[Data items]

○ ○ ○ ○ ○ ○ ○

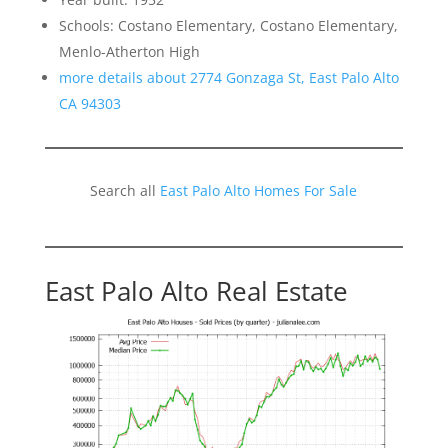
Schools: Costano Elementary, Costano Elementary,
Menlo-Atherton High
more details about 2774 Gonzaga St, East Palo Alto
CA 94303
Search all
East Palo Alto Homes For Sale
East Palo Alto Real Estate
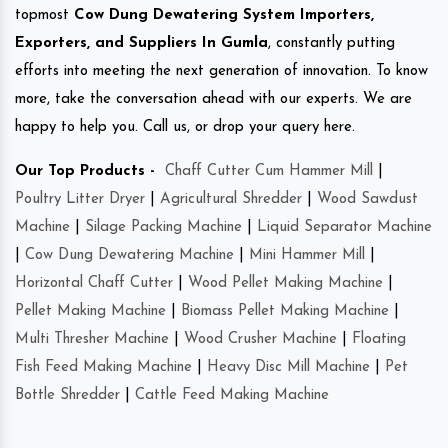
topmost
Cow Dung Dewatering System Importers,
Exporters, and Suppliers In Gumla
, constantly putting
efforts into meeting the next generation of innovation. To know
more, take the conversation ahead with our experts. We are
happy to help you. Call us, or drop your query here.
Our Top Products -
Chaff Cutter Cum Hammer Mill
|
Poultry Litter Dryer
|
Agricultural Shredder
|
Wood Sawdust
Machine
|
Silage Packing Machine
|
Liquid Separator Machine
|
Cow Dung Dewatering Machine
|
Mini Hammer Mill
|
Horizontal Chaff Cutter
|
Wood Pellet Making Machine
|
Pellet Making Machine
|
Biomass Pellet Making Machine
|
Multi Thresher Machine
|
Wood Crusher Machine
|
Floating
Fish Feed Making Machine
|
Heavy Disc Mill Machine
|
Pet
Bottle Shredder
|
Cattle Feed Making Machine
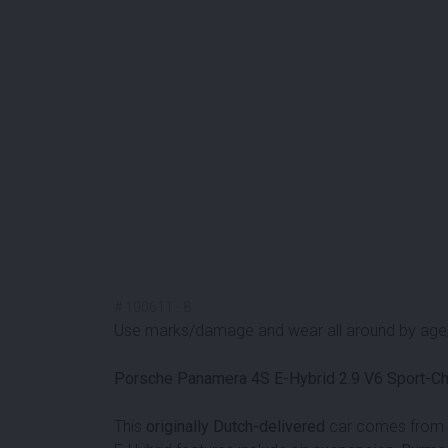
#
100611
-
8
Use marks/damage and wear all around by age/m
Porsche Panamera 4S E-Hybrid 2.9 V6 Sport-C
This
originally Dutch-delivered
car comes from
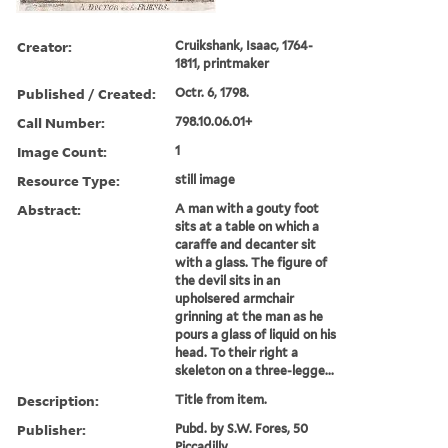
Creator:
Cruikshank, Isaac, 1764-
1811, printmaker
Published / Created:
Octr. 6, 1798.
Call Number:
798.10.06.01+
Image Count:
1
Resource Type:
still image
Abstract:
A man with a gouty foot
sits at a table on which a
caraffe and decanter sit
with a glass. The figure of
the devil sits in an
upholsered armchair
grinning at the man as he
pours a glass of liquid on his
head. To their right a
skeleton on a three-legge...
Description:
Title from item.
Publisher:
Pubd. by S.W. Fores, 50
Piccadilly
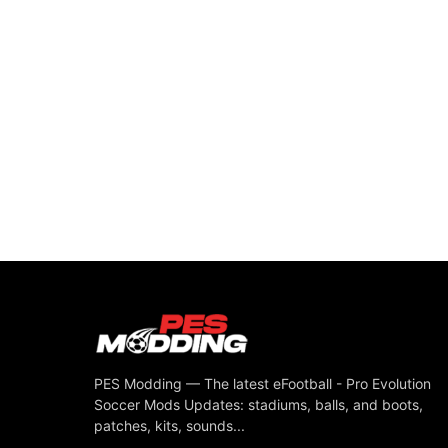
PES Modding — The latest eFootball - Pro Evolution
Soccer Mods Updates: stadiums, balls, and boots,
patches, kits, sounds...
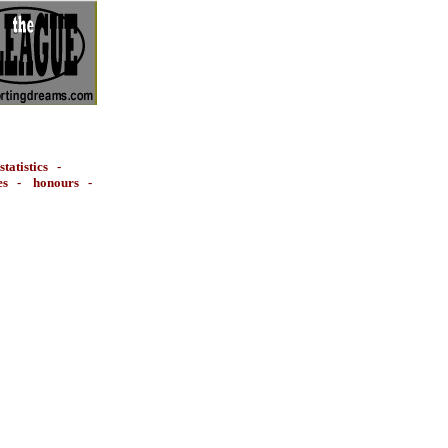
statistics
-
es
-
honours
-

○ ○ ○ ○ ○ ○ ○

*What is required*. From the line holding "Exporters, and Suppliers In Gumla" down to the final line of the entries above, print every line exactly. Pictures do not go in.

*Answer box*.
Exporters, and Suppliers In Gumla
, constantly putting
efforts into meeting the next generation of innovation. To know
more, take the conversation ahead with our experts. We are
happy to help you. Call us, or drop your query here.
Our Top Products -
Chaff Cutter Cum Hammer Mill
|
Poultry Litter Dryer
|
Agricultural Shredder
|
Wood Sawdust
Machine
|
Silage Packing Machine
|
Liquid Separator Machine
|
Cow Dung Dewatering Machine
|
Mini Hammer Mill
|
Horizontal Chaff Cutter
|
Wood Pellet Making Machine
|
Pellet Making Machine
|
Biomass Pellet Making Machine
|
Multi Thresher Machine
|
Wood Crusher Machine
|
Floating
Fish Feed Making Machine
|
Heavy Disc Mill Machine
|
Pet
Bottle Shredder
|
Cattle Feed Making Machine
#
100611
-
8
Use marks/damage and wear all around by age/m
Porsche Panamera 4S E-Hybrid 2.9 V6 Sport-C
This
originally Dutch-delivered
car comes from
Creator:
Cruikshank, Isaac, 1764-
1811, printmaker
Published / Created:
Octr. 6, 1798.
Call Number:
798.10.06.01+
Image Count:
1
Resource Type:
still image
Abstract:
A man with a gouty foot
sits at a table on which a
caraffe and decanter sit
with a glass. The figure of
the devil sits in an
upholsered armchair
grinning at the man as he
pours a glass of liquid on his
head. To their right a
skeleton on a three-legge...
Description:
Title from item.
Publisher:
Pubd. by S.W. Fores, 50
Piccadilly
PES Modding — The latest eFootball - Pro Evolution
Soccer Mods Updates: stadiums, balls, and boots,
patches, kits, sounds...
statistics
-
es
-
honours
-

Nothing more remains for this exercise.